I think the one thing I should have tried is good double adjustable shocks on the rear. Do you have any pictures of your launch? If you can try to get a picture that shows the position of the shackles. Once the shackle is forward and aligned with the spring, the rear tires come off. I had all 4 wheels off the ground at one time.
 
I know this is an older thread, and I have not gave any updated info.

I got the car working and hooking really hard with the trans brake. I won the last 4 out of 6 races at my local track this year.

Going to put this info out there for guys having trouble. Just keep in mind that every car is different, and what worked for mine may not for yours.
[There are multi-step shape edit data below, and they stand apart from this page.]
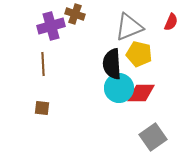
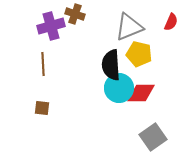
black semicircle: moved 1 px left, 1 px down
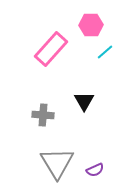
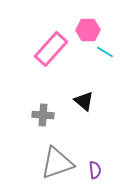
pink hexagon: moved 3 px left, 5 px down
cyan line: rotated 72 degrees clockwise
black triangle: rotated 20 degrees counterclockwise
gray triangle: rotated 42 degrees clockwise
purple semicircle: rotated 72 degrees counterclockwise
So, after hours of looking on the internet forums talking about Caltrac tuning, I found a post that made sense to me. On a Ford forum a guy was having the same trouble that I was with getting his Caltrac car to work using a trans brake. Guy on the forum told him that they had found a transbrake car needs to be setup different with the Caltracs.

He said to put a nickels worth of air gap between the spring and the Caltrac bracket, and to run the rear shocks to the stiffer side.
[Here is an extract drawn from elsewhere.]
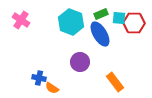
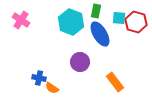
green rectangle: moved 5 px left, 3 px up; rotated 56 degrees counterclockwise
red hexagon: moved 2 px right, 1 px up; rotated 15 degrees clockwise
Completely the other direction from what the tech guys at Calvert had been telling me.

I tried it, and I'll be danged if it didn't hook like a bear straight off of the trailer!
Nice and straight with the wheels up even on both sides. worked best with the shocks set on 7 clicks.

with the springs preloaded and the shocks so loose, the car was simply bouncing the tires off the pavement when the trans brake hit them. No different than a basketball.

Hopefully this will help someone else.
 
I know this is an older thread, and I have not gave any updated info.

I got the car working and hooking really hard with the trans brake. I won the last 4 out of 6 races at my local track this year.

Going to put this info out there for guys having trouble. Just keep in mind that every car is different, and what worked for mine may not for yours.

So, after hours of looking on the internet forums talking about Caltrac tuning, I found a post that made sense to me. On a Ford forum a guy was having the same trouble that I was with getting his Caltrac car to work using a trans brake. Guy on the forum told him that they had found a transbrake car needs to be setup different with the Caltracs.

He said to put a nickels worth of air gap between the spring and the Caltrac bracket, and to run the rear shocks to the stiffer side.

Completely the other direction from what the tech guys at Calvert had been telling me.

I tried it, and I'll be danged if it didn't hook like a bear straight off of the trailer!
Nice and straight with the wheels up even on both sides. worked best with the shocks set on 7 clicks.

with the springs preloaded and the shocks so loose, the car was simply bouncing the tires off the pavement when the trans brake hit them. No different than a basketball.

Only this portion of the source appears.